Recently, I met a man who told me he was a resistance fighter. I was
surprised that he would trust me enough to tell me this, and he may have
been lying, but what he said matched what the team has heard from many other
Iraqis.

He said he was from Fallujah, and had fought the Americans during their
first attack. He told me that American soldiers killed seven of his family
members during that attack in April 2004, most of whom were civilians and
not fighters. He said it was only Iraqi Fallujans defending their city, no
foreign fighters.

I asked him if he wanted Saddam Hussein back, "We hated Saddam," he said,
"and we did not fight the Americans when they came to overthrow him. But now
the Americans are just as bad so we'll fight them until they leave".

I asked him where he got his military training, and he explained that almost
all of Iraq's young men are trained. Hussein sent every high school boy to
a three-month military training camp. Then after high school, around 80%
were conscripted into Saddam's army and received more intense training. I
asked him where the resistance got their weapons, and he said that just
before the invasion, Hussein widely distributed AK47s and encouraged them to
fight. "None of us fought for Saddam," he said, "but now we'll fight for our
freedom from American occupation." After the invasion, he said a lot of
Saddam's arsenal ended up on the black market, so heavy machine guns, rocket
launchers, and even missiles are easily available to them.

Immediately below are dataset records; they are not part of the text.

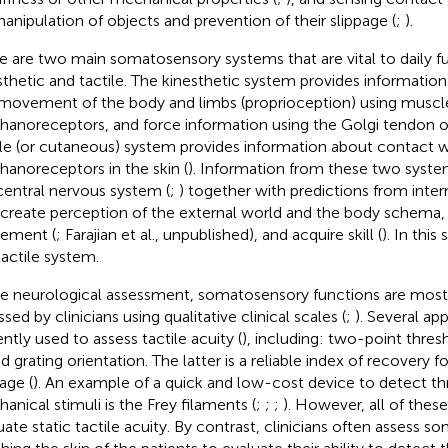
manipulation of objects and prevention of their slippage (
;
).
e are two main somatosensory systems that are vital to daily 
sthetic and tactile. The kinesthetic system provides information
movement of the body and limbs (proprioception) using muscle 
anoreceptors, and force information using the Golgi tendon o
ile (or cutaneous) system provides information about contact w
anoreceptors in the skin (
). Information from these two system
central nervous system (
;
) together with predictions from inter
 create perception of the external world and the body schema,
ement (
; Farajian et al., unpublished), and acquire skill (
). In thi
tactile system.
he neurological assessment, somatosensory functions are most 
sed by clinicians using qualitative clinical scales (
;
). Several ap
ently used to assess tactile acuity (
), including: two-point thres
nd grating orientation. The latter is a reliable index of recovery 
ge (
). An example of a quick and low-cost device to detect th
anical stimuli is the Frey filaments (
;
;
;
). However, all of the
uate static tactile acuity. By contrast, clinicians often assess 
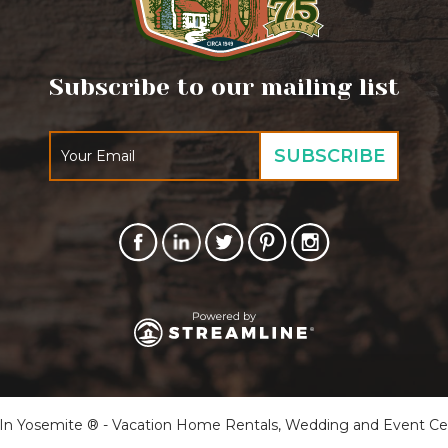
Subscribe to our mailing list
 Yosemite ® - Vacation Home Rentals, Wedding and Event Cente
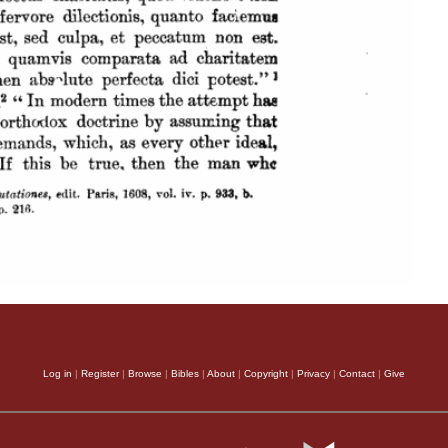
Log in
|
Register
|
Browse
|
Bibles
|
About
|
Copyright
|
Privacy
|
Contact
|
Give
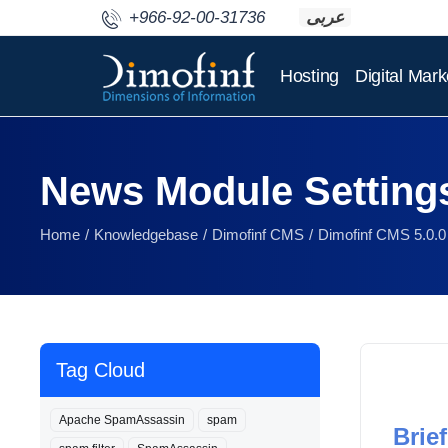
+966-92-00-31736
عربى
Hosting
Digital Mark
News Module Setting
Home
Knowledgebase
Dimofinf CMS
Dimofinf CMS 5.0.0
Tag Cloud
Apache SpamAssassin
spam
Brief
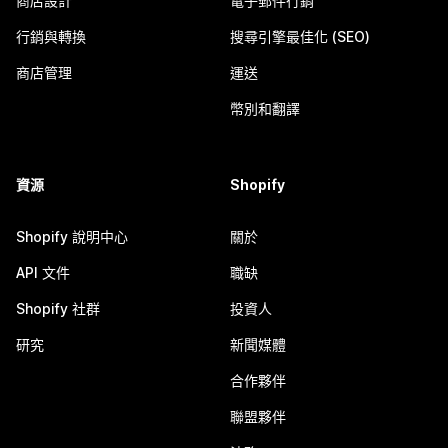
商店設計
電子郵件行銷
行銷與轉換
搜尋引擎最佳化 (SEO)
商店管理
運送
幣別和翻譯
資源
Shopify
Shopify 說明中心
關於
API 文件
職缺
Shopify 社群
投資人
研究
新聞媒體
合作夥伴
聯盟夥伴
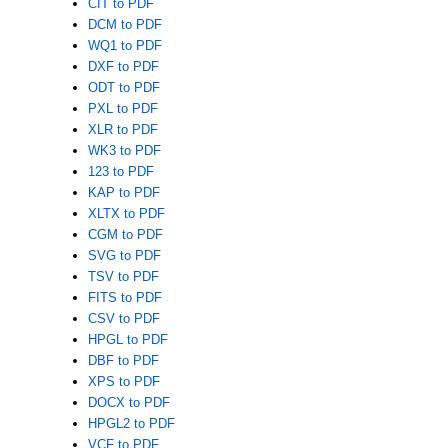
CIT to PDF
DCM to PDF
WQ1 to PDF
DXF to PDF
ODT to PDF
PXL to PDF
XLR to PDF
WK3 to PDF
123 to PDF
KAP to PDF
XLTX to PDF
CGM to PDF
SVG to PDF
TSV to PDF
FITS to PDF
CSV to PDF
HPGL to PDF
DBF to PDF
XPS to PDF
DOCX to PDF
HPGL2 to PDF
VCF to PDF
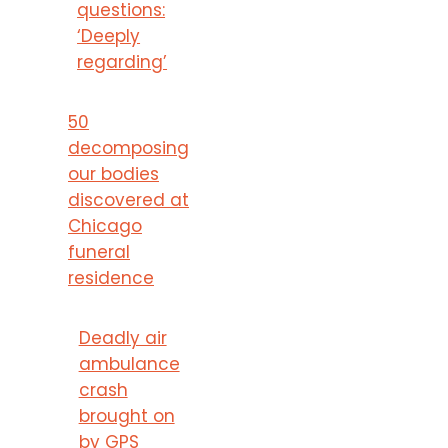
questions:
‘Deeply
regarding’
50
decomposing
our bodies
discovered at
Chicago
funeral
residence
Deadly air
ambulance
crash
brought on
by GPS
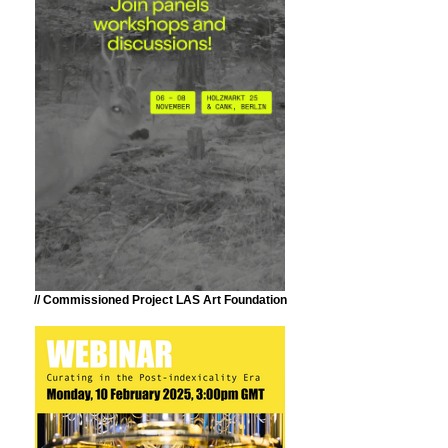
// Commissioned Project LAS Art Foundation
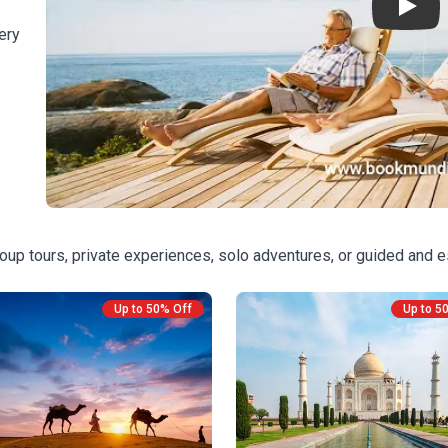
Play
ery
oup tours, private experiences, solo adventures, or guided and e
Up to 50% Off
Up to 5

I asked the fighter if he was afraid that civil war would break out if the
American forces left. He said that there may be civil war, but the Sunnis
would win (he's a Sunni) so he isn't concerned. He said the American troops
aren't doing anything to prevent civil war; indeed they're only making
matters worse. For instance, the U.S. has replaced all the high-level
administration and military personnel (Sunni) with newly-trained Shi'a.
Many Iraqis view the new Shiite dominated Iraqi Government as a U.S. puppet
and thus Iraqis working for the government are facing attacks by
highly-trained Sunni militias.

To sum up what this man told me--Iraqis are armed, trained, and angry at the
Americans and what they perceive as the Americans' puppet Iraqi government.
They're not Saddam loyalists, and they're not "foreign fighters." They love
their families, and they plan to fight American occupation to the death.